Latest: Portiuncula Hospital apologises for 'failures in care' across maternity services

Update 8.30pm: Portiuncula Hospital in County Galway has implemented a range of changes to improve care since a review of maternity care started in 2015.

Dr Pat Nash, group chief clinical director with Saolta University Health Care Group, apologised to the families affected.

I want to take the opportunity to apologise again to the families for the failures in the care identified and also for the length of time that this review has taken.
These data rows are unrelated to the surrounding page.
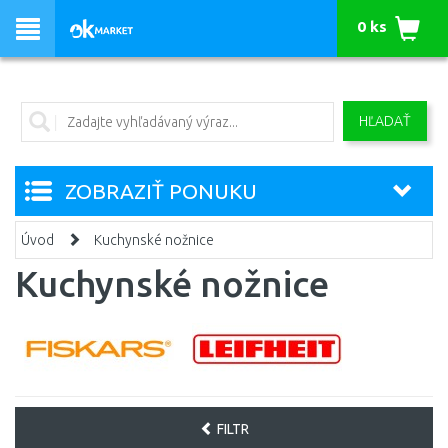
0 ks
HĽADAŤ
ZOBRAZIŤ PONUKU
Úvod
Kuchynské nožnice
Kuchynské nožnice
FILTR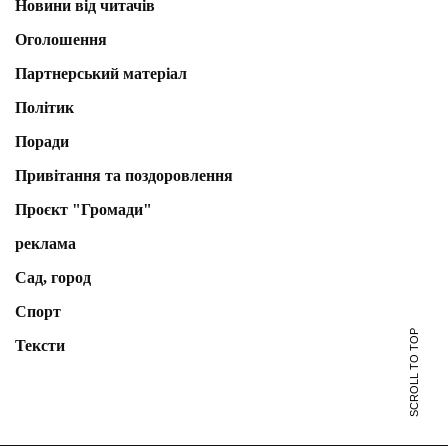
Новини від читачів
Оголошення
Партнерський матеріал
Політик
Поради
Привітання та поздоровлення
Проєкт "Громади"
реклама
Сад, город
Спорт
SCROLL TO TOP
Тексти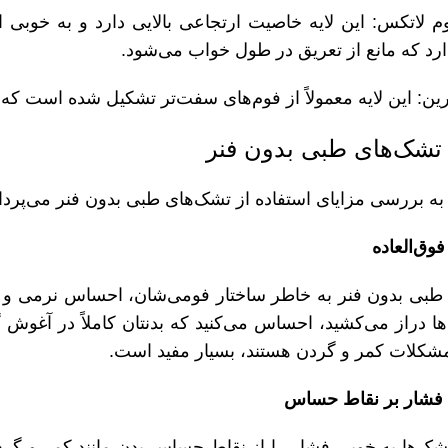
فوم لاتکس: این لایه خاصیت ارتجاعی بالایی دارد و به خوبی 
رد که مانع از تعریق در طول خواب می‌شود.
 تشک‌های طبی بدون فنر
 به بررسی مزایای استفاده از تشک‌های طبی بدون فنر می‌پردا
طبی بدون فنر به خاطر ساختار فومی‌شان، احساس نرمی و را
ا دراز می‌کشید، احساس می‌کنید که بدنتان کاملاً در آغوش
مشکلات کمر و گردن هستند، بسیار مفید است.
تشک‌ها به خوبی فشار را از نقاط حساس بدن مانند کمر و گر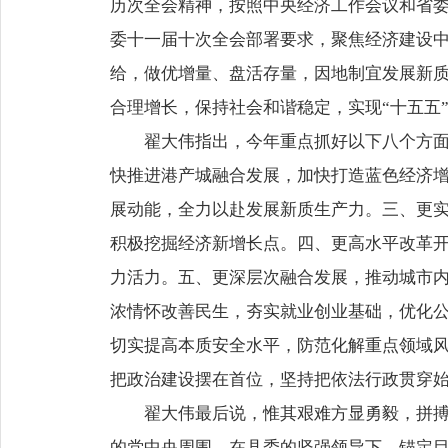
历次全会精神，按照中央经济工作会议和省
委十一届十次全会部署要求，聚焦经济建设
给，做优增量、盘活存量，因地制宜发展新
合理增长，保持社会和谐稳定，实现“十五五
翟大伟指出，今年重点抓好以下八个方
快推进港产城融合发展，加快打造蓝色经济
展动能，全力以赴发展新质生产力。三、更
积极挖掘经济新增长点。四、更高水平改革
力活力。五、更深层次融合发展，推动城市
浓情怀改善民生，夯实就业创业基础，优化
切实提高本质安全水平，防范化解重点领域
把政治建设摆在首位，坚持把依法行政贯穿
翟大伟最后说，惟其艰难方显勇毅，拼
的党中央周围，在县委的坚强领导下，锚定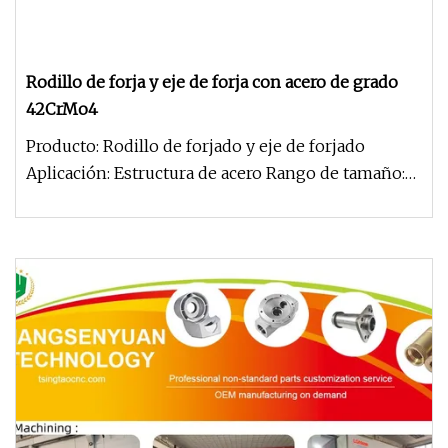
Rodillo de forja y eje de forja con acero de grado
42CrMo4
Producto: Rodillo de forjado y eje de forjado
Aplicación: Estructura de acero Rango de tamaño:
OD100-1000mm Longitud: lo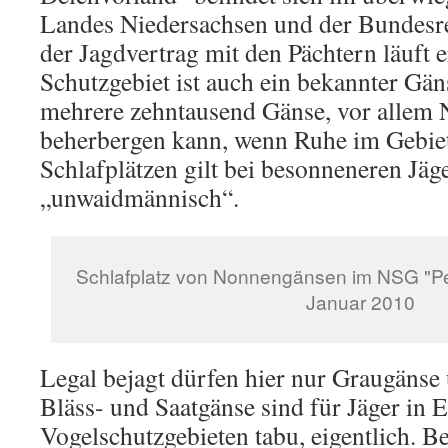
Landes Niedersachsen und der Bundesr
der Jagdvertrag mit den Pächtern läuft 
Schutzgebiet ist auch ein bekannter Gän
mehrere zehntausend Gänse, vor allem
beherbergen kann, wenn Ruhe im Gebiet 
Schlafplätzen gilt bei besonneneren Jäge
„unwaidmännisch“.
Schlafplatz von Nonnengänsen im NSG "Pe
Januar 2010
Legal bejagt dürfen hier nur Graugänse
Bläss- und Saatgänse sind für Jäger in 
Vogelschutzgebieten tabu, eigentlich. B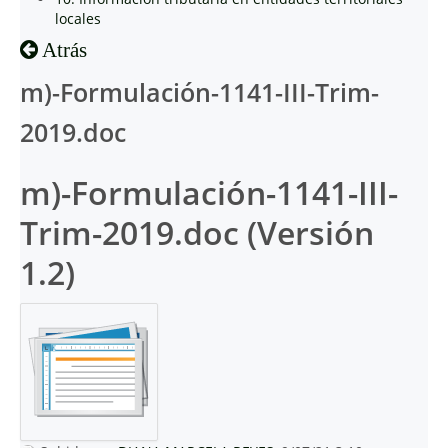
locales
Atrás
m)-Formulación-1141-III-Trim-
2019.doc
m)-Formulación-1141-III-
Trim-2019.doc (Versión
1.2)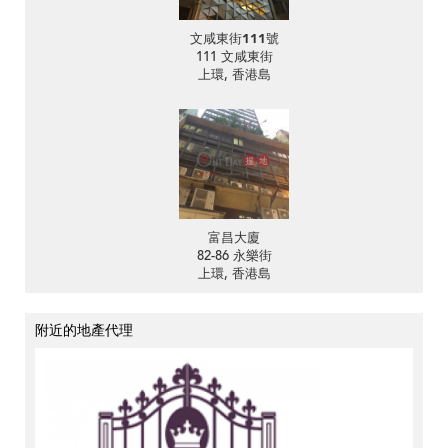
文咸東街111號
111 文咸東街
上環, 香港島
富昌大廈
82-86 永樂街
上環, 香港島
附近的地產代理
Earlier: Report into baby deaths at Galway hospital prompts call for urgent review across maternity services

Generic image

Update 5pm: A report into maternity services at Galway's Portiuncula University Hospital has identified multiple serious failures including poor communication and a lack of training to deal with emergency cases.
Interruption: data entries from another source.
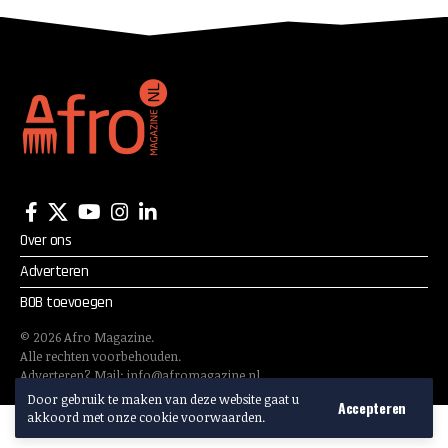
Over ons
Adverteren
BOB toevoegen
©
2026
Afro Magazine.
Alle rechten voorbehouden.
Adverteren? Mail:
info@afromagazine.nl
Door gebruik te maken van deze website gaat u
Accepteren
akkoord met onze cookie voorwaarden.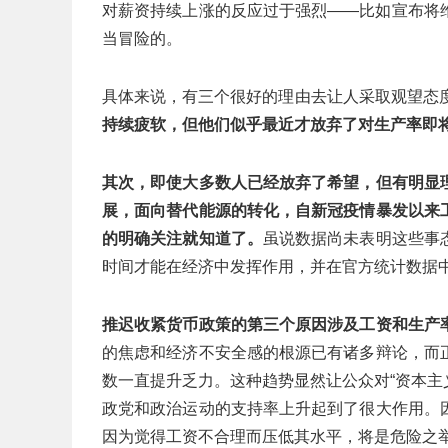
对薪资持续上涨的反应过于强烈——比如宣布将
当冒险的。
具体来说，有三个很好的理由去让人采取观望态
持续疲软，但他们似乎最近才放弃了对生产率即
其次，即使大多数人已经放弃了希望，但有明显
展，面向替代能源的转化，自新冠疫情暴发以来
的明确关注就知道了。
虽说数据尚未表明这些事
时间才能在经济中发挥作用，并在官方统计数据
推迟收紧货币政策的第三个原因涉及工资和生产
的焦虑和经济不安全感的根源已有诸多辩论，而
数一直提升乏力。这种趋势显然让公众对“资本主
政党和政治运动的支持率上升起到了很大作用。
因为觉得工资不合理而压低其水平，将是危险之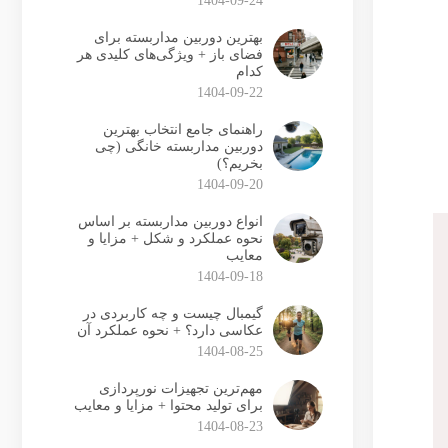
1404-09-24
بهترین دوربین مداربسته برای
فضای باز + ویژگی‌های کلیدی هر
کدام
1404-09-22
راهنمای جامع انتخاب بهترین
دوربین مداربسته خانگی (چی
بخریم؟)
1404-09-20
انواع دوربین مداربسته بر اساس
نحوه عملکرد و شکل + مزایا و
معایب
1404-09-18
گیمبال چیست و چه کاربردی در
عکاسی دارد؟ + نحوه عملکرد آن
1404-08-25
مهم‌ترین تجهیزات نورپردازی
برای تولید محتوا + مزایا و معایب
1404-08-23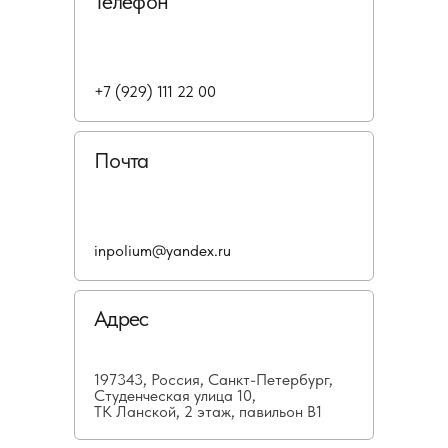
Телефон
+7 (929) 111 22 00
Почта
inpolium@yandex.ru
Адрес
197343, Россия, Санкт-Петербург,
Студенческая улица 10,
ТК Ланской, 2 этаж, павильон В1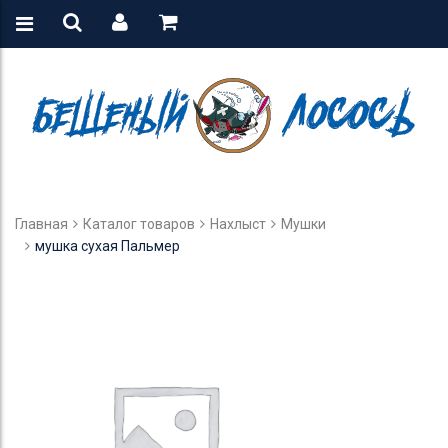
Главная
Каталог товаров
Нахлыст
Мушки
мушка сухая Пальмер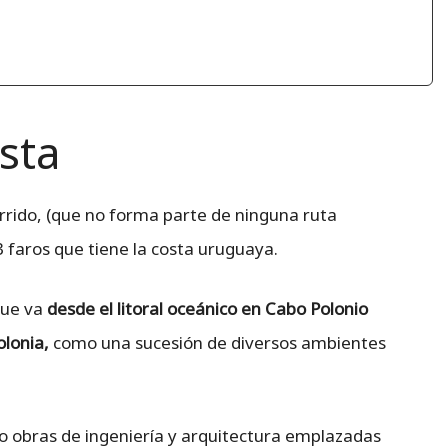
sta
rido, (que no forma parte de ninguna ruta
3 faros que tiene la costa uruguaya.
ue va
desde el litoral oceánico en Cabo Polonio
olonia,
como una sucesión de diversos ambientes
 obras de ingeniería y arquitectura emplazadas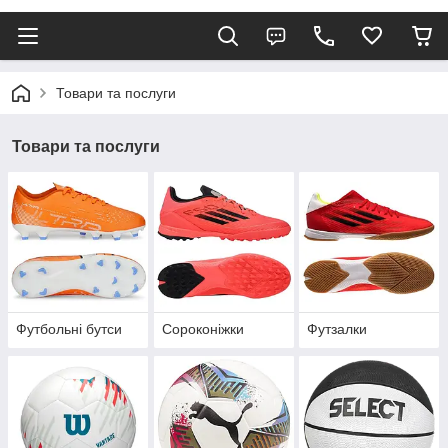
Товари та послуги
Товари та послуги
Футбольні бутси
Сороконіжки
Футзалки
The report, commissioned in January 2015, examines the circumstances around the care of 18 babies at the hospital, some of whom died while others were left with life-changing injuries and disabilities.

The report is authored by UK-based Professor James Walker reveals that different management of obstetric care might have made a difference in 14 out of the 18 cases examined.

Specific findings - reported this evening by several media - include:

  • A general lack of skills and training among front line staff.
  • Lack of skills in the assessment of CTGs and the lack of access to quality ultrasound scanning and training
  • Failure to identify pre-natal warning signs including abnormal foetal heartbeats.
  • Failure to progress the delivery of the babies in a number of cases.
  • The incorrect use of oxytocin, a drug given to mothers to speed up labour.
  • Failure to bring serious cases to the attention of a senior doctor.
  • Lack of midwives and consultants.
  • Failure to openly disclose mistakes to parents.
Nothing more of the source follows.